Al fondo della corsa attendono le file: per le strade, alle poste, dal medico, anche al supermercato. Per un semplice servizio è oramai abitudine prendere un appuntamento. Da non saltare, innescando, la catena della soppressione o dello spostamento di altri impegni. La razionalità sembra saltata, anche quella elementare e di immediato istinto. Un problema serio perché il rischio è di fare la fine del criceto che gira sulla ruota senza fine.

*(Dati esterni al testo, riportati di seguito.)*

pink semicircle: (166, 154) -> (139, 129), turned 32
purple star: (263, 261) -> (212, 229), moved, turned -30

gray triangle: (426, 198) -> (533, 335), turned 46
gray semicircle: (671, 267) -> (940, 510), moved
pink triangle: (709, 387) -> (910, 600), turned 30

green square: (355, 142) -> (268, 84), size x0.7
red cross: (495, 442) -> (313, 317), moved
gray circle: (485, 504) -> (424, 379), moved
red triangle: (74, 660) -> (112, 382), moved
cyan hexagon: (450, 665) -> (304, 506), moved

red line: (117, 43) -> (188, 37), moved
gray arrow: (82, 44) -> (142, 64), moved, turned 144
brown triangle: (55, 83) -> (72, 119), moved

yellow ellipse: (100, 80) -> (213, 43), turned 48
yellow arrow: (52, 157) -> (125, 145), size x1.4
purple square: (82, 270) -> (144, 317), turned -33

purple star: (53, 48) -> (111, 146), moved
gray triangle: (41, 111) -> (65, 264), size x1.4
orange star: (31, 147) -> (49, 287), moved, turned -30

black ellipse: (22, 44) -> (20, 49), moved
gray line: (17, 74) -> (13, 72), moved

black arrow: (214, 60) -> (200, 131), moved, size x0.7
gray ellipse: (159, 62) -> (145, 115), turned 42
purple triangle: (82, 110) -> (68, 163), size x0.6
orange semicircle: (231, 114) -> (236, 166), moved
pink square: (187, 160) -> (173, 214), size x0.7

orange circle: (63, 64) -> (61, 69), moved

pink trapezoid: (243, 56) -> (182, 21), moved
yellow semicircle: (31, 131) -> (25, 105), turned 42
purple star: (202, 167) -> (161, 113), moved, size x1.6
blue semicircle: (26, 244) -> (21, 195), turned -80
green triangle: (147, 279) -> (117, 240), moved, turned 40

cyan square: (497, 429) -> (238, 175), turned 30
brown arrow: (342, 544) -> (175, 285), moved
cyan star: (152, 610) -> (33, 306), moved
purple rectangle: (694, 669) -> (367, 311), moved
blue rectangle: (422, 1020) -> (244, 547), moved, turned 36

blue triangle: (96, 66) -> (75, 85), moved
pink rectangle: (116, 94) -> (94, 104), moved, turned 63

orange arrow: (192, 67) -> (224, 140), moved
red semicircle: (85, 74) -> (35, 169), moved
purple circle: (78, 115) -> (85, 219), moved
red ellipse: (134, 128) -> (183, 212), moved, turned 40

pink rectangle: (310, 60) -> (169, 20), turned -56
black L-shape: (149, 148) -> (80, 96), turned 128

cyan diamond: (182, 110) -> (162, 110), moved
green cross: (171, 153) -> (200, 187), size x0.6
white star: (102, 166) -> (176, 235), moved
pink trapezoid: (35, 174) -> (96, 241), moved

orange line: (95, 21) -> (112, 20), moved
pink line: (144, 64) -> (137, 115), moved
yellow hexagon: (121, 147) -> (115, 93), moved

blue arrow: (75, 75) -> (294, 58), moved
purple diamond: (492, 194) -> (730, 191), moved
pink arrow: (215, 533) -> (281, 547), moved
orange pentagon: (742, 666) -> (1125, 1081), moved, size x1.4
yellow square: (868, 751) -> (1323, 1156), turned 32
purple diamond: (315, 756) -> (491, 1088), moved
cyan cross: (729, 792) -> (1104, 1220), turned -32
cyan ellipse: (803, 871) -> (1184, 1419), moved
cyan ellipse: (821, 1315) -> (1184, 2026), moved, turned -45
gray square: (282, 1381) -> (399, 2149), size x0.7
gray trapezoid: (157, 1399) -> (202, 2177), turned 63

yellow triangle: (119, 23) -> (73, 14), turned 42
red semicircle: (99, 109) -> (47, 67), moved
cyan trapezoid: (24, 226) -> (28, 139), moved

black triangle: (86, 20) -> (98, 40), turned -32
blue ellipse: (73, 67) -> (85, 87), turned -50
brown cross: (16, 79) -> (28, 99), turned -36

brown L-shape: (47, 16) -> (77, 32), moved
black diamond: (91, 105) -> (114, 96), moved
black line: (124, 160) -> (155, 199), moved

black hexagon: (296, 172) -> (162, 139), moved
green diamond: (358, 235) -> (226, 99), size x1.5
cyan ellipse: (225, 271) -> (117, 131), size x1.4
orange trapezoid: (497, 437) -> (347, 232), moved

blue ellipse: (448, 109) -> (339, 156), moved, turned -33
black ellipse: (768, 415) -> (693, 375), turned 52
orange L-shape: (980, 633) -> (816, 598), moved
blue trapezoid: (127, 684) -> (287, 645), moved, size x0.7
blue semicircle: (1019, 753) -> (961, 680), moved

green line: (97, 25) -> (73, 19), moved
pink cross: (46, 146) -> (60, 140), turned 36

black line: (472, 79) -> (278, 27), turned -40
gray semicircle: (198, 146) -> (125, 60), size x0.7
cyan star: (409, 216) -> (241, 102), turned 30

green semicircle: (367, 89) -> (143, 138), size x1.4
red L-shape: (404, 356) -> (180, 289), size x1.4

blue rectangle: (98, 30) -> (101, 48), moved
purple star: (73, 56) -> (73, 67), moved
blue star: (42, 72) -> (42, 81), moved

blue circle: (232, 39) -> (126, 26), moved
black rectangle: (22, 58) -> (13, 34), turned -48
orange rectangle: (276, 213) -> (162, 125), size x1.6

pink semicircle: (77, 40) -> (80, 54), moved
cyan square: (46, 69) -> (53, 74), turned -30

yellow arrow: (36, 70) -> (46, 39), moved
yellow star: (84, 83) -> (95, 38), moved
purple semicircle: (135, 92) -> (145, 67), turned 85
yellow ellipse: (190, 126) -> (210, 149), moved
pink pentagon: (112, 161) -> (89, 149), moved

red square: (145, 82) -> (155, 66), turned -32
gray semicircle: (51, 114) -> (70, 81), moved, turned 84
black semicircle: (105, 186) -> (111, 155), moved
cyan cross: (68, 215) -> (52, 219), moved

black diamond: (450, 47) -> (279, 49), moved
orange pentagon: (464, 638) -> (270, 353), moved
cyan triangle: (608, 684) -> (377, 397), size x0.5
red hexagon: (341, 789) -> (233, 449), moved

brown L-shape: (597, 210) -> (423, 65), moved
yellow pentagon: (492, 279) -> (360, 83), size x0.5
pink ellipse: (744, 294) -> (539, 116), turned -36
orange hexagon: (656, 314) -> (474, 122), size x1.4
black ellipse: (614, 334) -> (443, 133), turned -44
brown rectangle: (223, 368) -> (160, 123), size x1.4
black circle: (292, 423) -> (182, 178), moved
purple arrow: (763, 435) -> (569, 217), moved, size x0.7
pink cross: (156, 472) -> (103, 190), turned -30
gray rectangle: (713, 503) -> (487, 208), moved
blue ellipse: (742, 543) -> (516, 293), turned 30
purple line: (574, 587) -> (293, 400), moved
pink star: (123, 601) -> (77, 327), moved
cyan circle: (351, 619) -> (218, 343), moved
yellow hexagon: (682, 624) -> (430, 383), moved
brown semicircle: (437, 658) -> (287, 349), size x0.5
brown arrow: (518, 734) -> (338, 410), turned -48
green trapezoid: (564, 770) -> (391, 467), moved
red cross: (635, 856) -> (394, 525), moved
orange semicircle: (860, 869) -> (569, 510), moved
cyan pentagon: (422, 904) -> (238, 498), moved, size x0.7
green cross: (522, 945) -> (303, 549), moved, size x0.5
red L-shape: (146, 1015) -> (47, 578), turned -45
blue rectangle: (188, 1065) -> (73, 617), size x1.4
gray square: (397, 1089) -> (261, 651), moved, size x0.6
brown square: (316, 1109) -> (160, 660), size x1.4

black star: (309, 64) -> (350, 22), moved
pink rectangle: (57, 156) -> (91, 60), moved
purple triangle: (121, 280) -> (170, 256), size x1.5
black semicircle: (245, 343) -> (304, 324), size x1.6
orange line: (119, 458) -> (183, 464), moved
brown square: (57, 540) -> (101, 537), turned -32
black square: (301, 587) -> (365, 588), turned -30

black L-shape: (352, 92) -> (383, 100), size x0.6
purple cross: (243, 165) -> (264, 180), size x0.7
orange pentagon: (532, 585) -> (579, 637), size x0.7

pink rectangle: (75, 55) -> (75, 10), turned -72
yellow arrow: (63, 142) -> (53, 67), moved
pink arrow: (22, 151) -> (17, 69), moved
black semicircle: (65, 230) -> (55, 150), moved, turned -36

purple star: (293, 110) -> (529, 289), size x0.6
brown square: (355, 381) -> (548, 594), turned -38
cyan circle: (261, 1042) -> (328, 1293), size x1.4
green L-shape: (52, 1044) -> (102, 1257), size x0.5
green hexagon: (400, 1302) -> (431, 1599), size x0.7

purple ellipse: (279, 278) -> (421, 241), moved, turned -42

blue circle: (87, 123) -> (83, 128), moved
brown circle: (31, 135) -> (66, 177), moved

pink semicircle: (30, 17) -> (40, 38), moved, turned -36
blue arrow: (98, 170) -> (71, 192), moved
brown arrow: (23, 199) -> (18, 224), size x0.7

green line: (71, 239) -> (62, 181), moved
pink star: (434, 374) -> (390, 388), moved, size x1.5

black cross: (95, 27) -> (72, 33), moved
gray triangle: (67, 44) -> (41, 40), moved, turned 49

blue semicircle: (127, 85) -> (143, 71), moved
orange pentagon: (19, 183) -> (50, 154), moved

Alla base del movimento c’è lo sviluppo per obiettivi veri o immaginati, rischiando l’inutilità o il non senso. E’ difficile fermare il meccanismo chiamato modernità, anche se qualcuno sta suggerendo il post-moderno: nei sentimenti, nelle scelte, nelle vite. Non si sa bene in che cosa consista. Sembra che la civiltà occidentale aspiri al dominio della propria vita e della storia, senza fermarsi. Eppure sono presenti i limiti del tempo e dello spazio: se misurati con la propria vita sono pure brevi. E’ una riflessione che non riesce a fermare la macchina della corsa che ha conquistato l’Occidente e non solo.

Qualcuno, in solitudine, dichiara di aver cambiato vita, per ritrovare se stesso, la natura, il benessere fisico e mentale. Strade diverse che riguardano il pensiero, i sentimenti, la fisicità, anche se rimanda alla grande domanda del perché. Sicuramente penserà la natura a porre rimedio alla fretta insopportabile, restituendo tempi e modi di vivere. Nel frattempo è utile godere dei beni posseduti: non sono pochi. Per molti la sicurezza, l’istruzione, la vivibilità ha raggiunto livelli ottimi.

Il problema reale è che forzare ancora, senza sapere per che cosa e per chi rischia l’implosione: la perdita di quanto conquistato per tornare ad una condizione regredita. La spinta propositiva umana dell’intelligenza e della creatività deve essere sottoposta a una volontà che stabilisca priorità, metodi, tempi ed efficacia. Purtroppo non sempre si verifica.